И если в лес героя приводит Толстой, уходит из него герой сам. Отказ от пожертвования своим чувством к Марьяне в пользу ее жениха Лукашки — это уже акт откровенного непослушания Оленина своему автору. И Толстой ничего не может поделать со своим подопечным. Обещая в предельный срок рукопись «Казаков» Каткову, он полагал, что публикует лишь первую часть большого романа: далее предполагалось, что Лукашка бежит в горы, Оленин сходится с Марьяной, Лукашка возвращается, будет схвачен, казнен, Марьяна убьет Оленина и т. д. Толстой все больше увязает в авантюрном сюжете, плохо вяжущемся со спокойной первой частью. Эта кровавая интрига скорее в духе Достоевского. Как бы то ни было, Толстой не мог закончить «Казаков». Никакой настоящий сюжет немыслим вне напряжения между известным и неизвестным, между менее известным и более известным. И эта напряженность возможна не только внутри определенного сюжета, между его героями, но и между сюжетом и его автором и даже между сюжетом и его аналитиком. В силу чего различие между тем, что есть, и знанием того, что есть, получает здесь значение почти онтологическое. Такова натура ерошкинского «Я знаю…»
Казачья жизнь — это природа за вычетом истории, но не судьбы! И Оленин судьбоносен. А главное — свободен. И факт его свободы дан как абсолютно индивидуальное основание личности. И эта свобода никем не дана и ничем не гарантирована.
И если Бог есть, то он — в этом. В лесном братании — нечто неповторимое и незаместимое. Оленин внутри мира, индивидуально определяясь внутри него, и сам мир определяется в таком качестве, а не в другом. Индивидуирован сам характер единства вещей и мировой всесвязи.

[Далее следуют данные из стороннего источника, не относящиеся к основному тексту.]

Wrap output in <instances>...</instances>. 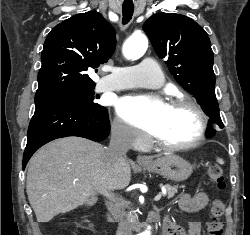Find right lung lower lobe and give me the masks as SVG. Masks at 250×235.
I'll list each match as a JSON object with an SVG mask.
<instances>
[{"label":"right lung lower lobe","instance_id":"98d812e1","mask_svg":"<svg viewBox=\"0 0 250 235\" xmlns=\"http://www.w3.org/2000/svg\"><path fill=\"white\" fill-rule=\"evenodd\" d=\"M110 131L107 109H91L66 102L40 101L28 128L23 169L44 144L62 137L79 136L93 141L105 139Z\"/></svg>","mask_w":250,"mask_h":235}]
</instances>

Здесь не культура противостоит природе и не цивилизация — дикости (когда Оленин непоправимо банально оказывается в глазах интерпретаторов — «больным сыном цивилизации», «лишним человеком», «толстовским Алеко» и т. д.). Противополагается естественное — неестественному. Естественное же обнаруживает сполна черты… сверхъестественности, которая своим характером и бытийным составом одинаково далека и от природной данности, и от культурной семиотики. (Согласно парадоксалистскому определению Пятигорского: сверхъестественность включает в себя сверхъестественную способность быть естественным.) Эта сверхъестественность основывается на личности. Именно здесь Толстой чувствовал единственность и неповторяемость оленинского лица и тайну вечной его судьбы. Не мировая душа, а отдельная личность; не стихия рода, а самосознание. Предмет романа — жизнь личности, ее формирование, рост, сращивания, кристаллизации и распады (decristallisation).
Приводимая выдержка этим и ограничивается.